» **TASK BRIEF**
Across the whole listing, filter for the string "гигиены" and copy every line that has it.

» **SOURCE RECORDS**
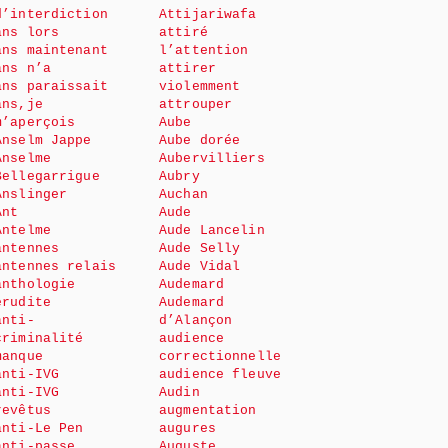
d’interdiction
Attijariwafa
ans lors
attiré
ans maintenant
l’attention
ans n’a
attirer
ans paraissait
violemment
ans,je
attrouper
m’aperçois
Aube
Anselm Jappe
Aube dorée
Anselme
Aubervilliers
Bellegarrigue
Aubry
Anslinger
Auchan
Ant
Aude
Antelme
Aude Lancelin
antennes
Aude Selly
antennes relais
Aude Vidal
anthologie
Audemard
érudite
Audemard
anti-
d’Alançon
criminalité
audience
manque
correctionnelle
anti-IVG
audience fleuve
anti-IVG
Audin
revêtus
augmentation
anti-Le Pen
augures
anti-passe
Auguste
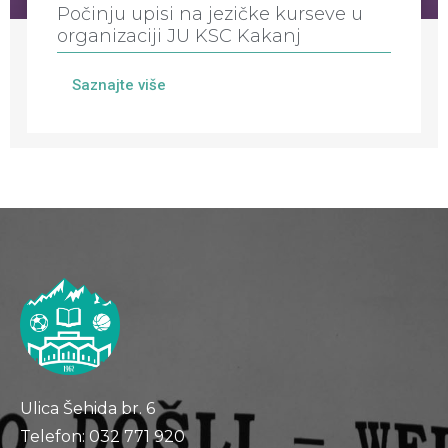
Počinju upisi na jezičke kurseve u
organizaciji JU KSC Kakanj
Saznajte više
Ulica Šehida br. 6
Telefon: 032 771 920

--

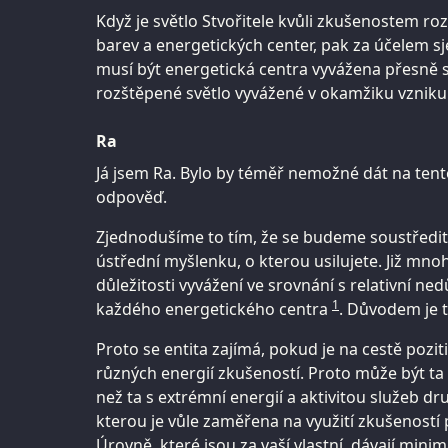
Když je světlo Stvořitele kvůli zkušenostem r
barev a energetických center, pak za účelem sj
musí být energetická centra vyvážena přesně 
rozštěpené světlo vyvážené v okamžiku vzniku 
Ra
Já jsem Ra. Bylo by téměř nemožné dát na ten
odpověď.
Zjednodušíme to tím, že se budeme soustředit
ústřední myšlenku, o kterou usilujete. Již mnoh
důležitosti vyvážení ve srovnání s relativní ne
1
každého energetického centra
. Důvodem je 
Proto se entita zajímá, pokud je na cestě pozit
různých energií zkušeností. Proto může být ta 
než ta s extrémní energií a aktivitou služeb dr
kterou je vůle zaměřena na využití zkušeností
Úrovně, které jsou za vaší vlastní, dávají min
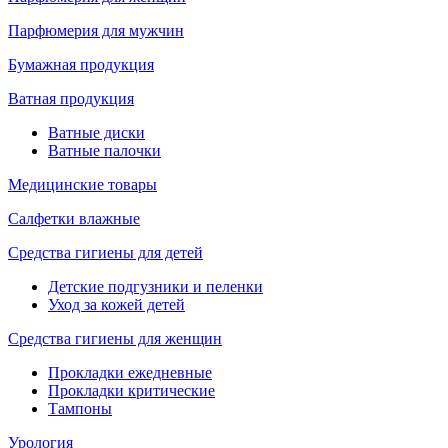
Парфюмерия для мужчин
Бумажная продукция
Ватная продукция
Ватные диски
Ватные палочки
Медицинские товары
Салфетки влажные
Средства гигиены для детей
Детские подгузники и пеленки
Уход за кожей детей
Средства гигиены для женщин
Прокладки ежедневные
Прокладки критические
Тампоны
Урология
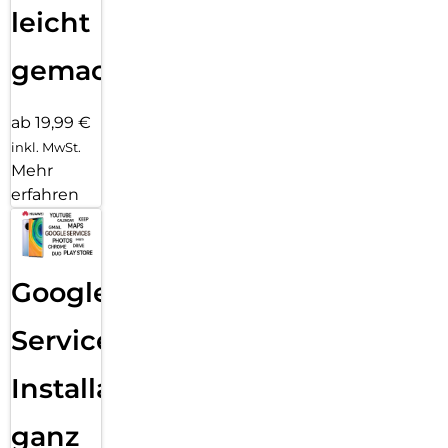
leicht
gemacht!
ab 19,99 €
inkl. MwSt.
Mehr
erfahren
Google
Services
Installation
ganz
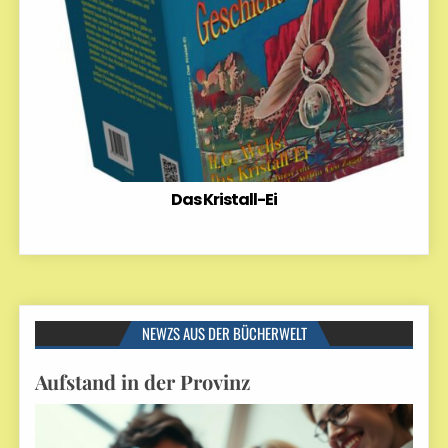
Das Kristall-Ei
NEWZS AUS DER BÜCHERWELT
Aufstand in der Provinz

* * *

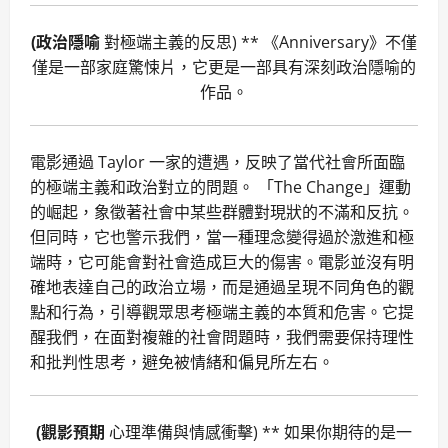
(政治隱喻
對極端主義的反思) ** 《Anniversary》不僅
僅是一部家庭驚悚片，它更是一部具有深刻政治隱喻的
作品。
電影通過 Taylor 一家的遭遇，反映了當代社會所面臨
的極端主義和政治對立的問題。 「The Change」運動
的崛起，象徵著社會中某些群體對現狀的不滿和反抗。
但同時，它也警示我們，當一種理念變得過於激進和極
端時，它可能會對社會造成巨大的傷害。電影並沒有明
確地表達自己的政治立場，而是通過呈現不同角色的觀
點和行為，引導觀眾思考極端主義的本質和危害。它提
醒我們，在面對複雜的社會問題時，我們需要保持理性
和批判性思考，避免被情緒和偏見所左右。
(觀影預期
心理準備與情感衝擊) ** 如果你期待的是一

» **RESPONSE BOX**
Средства гигиены для детей
Средства гигиены для женщин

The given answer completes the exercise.